### INPUT MATERIAL

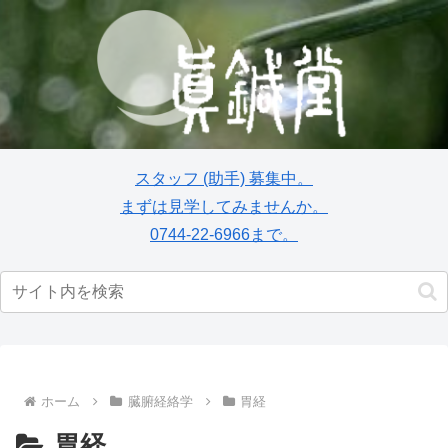
スタッフ
(助手)
募集中。
まずは見学してみませんか。
0744-22-6966まで。
ホーム
臓腑経絡学
胃経
胃経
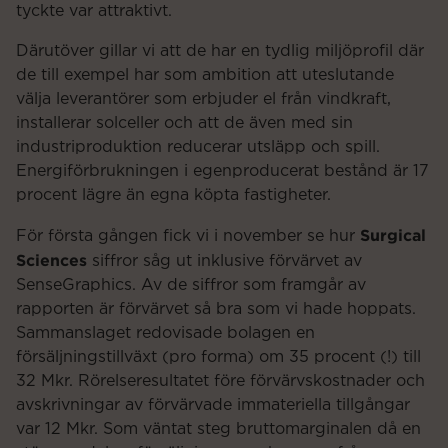
tyckte var attraktivt.
Därutöver gillar vi att de har en tydlig miljöprofil där
de till exempel har som ambition att uteslutande
välja leverantörer som erbjuder el från vindkraft,
installerar solceller och att de även med sin
industriproduktion reducerar utsläpp och spill.
Energiförbrukningen i egenproducerat bestånd är 17
procent lägre än egna köpta fastigheter.
Surgical
För första gången fick vi i november se hur
Sciences
siffror såg ut inklusive förvärvet av
SenseGraphics. Av de siffror som framgår av
rapporten är förvärvet så bra som vi hade hoppats.
Sammanslaget redovisade bolagen en
försäljningstillväxt (pro forma) om 35 procent (!) till
32 Mkr. Rörelseresultatet före förvärvskostnader och
avskrivningar av förvärvade immateriella tillgångar
var 12 Mkr. Som väntat steg bruttomarginalen då en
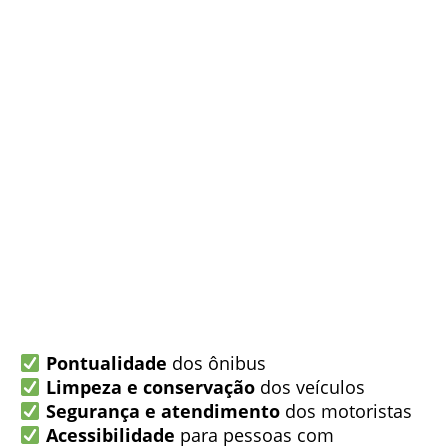
Pontualidade
dos ônibus
Limpeza e conservação
dos veículos
Segurança e atendimento
dos motoristas
Acessibilidade
para pessoas com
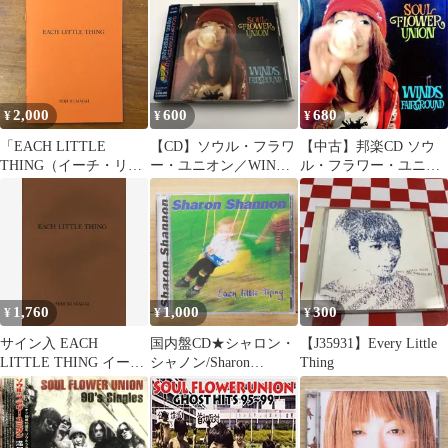
司
ー
/ Each little thing 国内盤
APCY-8393 J02
2,000
600
680
¥
¥
¥
「EACH LITTLE
【CD】ソウル・フラワ
【中古】邦楽CD ソウ
THING（イーチ・リト
ー・ユニオン／WINDS
ル・フラワー・ユニオ
ル・シング） #04」 熊
FAIRGROUND
ン / WINDS
谷聖司 2013年12月6日
FAIRGROUND
初版発行 ☆写真集/現代
写真/アートブック/限定
本/作品集/インディーズ
出版/日本写真/カラー写
真/私写真/現代美術
1,760
1,000
300
¥
¥
¥
KSOZLE aa18いnm1
サイン入 EACH
国内盤CD★シャロン・
【J35931】Every Little
LITTLE THING イー
シャノン/Sharon
Thing
チ・リトル・シング 2
Shannon■ イーチ・リト
ル・シング
【APCY8393/498801507
0217】V72721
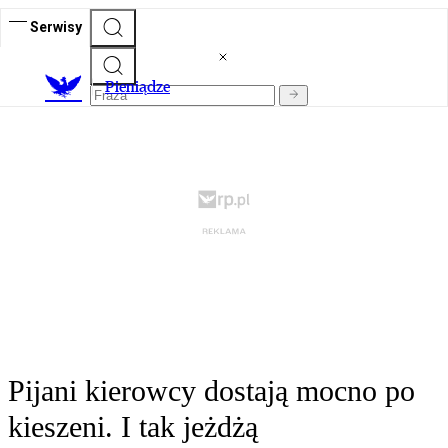
Serwisy
P
ieniądze
Pijani kierowcy dostają mocno po
kieszeni. I tak jeżdżą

### DESCRIPTION OF THE TASK
Nothing but the lines from the one containing "国内盤CD★シャロン・" through the last line of the records should appear in the copy, exactly as written and without pictures.

### ANSWER SECTION
国内盤CD★シャロン・
【J35931】Every Little
LITTLE THING イー
シャノン/Sharon
Thing
チ・リトル・シング 2
Shannon■ イーチ・リト
ル・シング
【APCY8393/498801507
0217】V72721
Serwisy
P
ieniądze
Pijani kierowcy dostają mocno po
kieszeni. I tak jeżdżą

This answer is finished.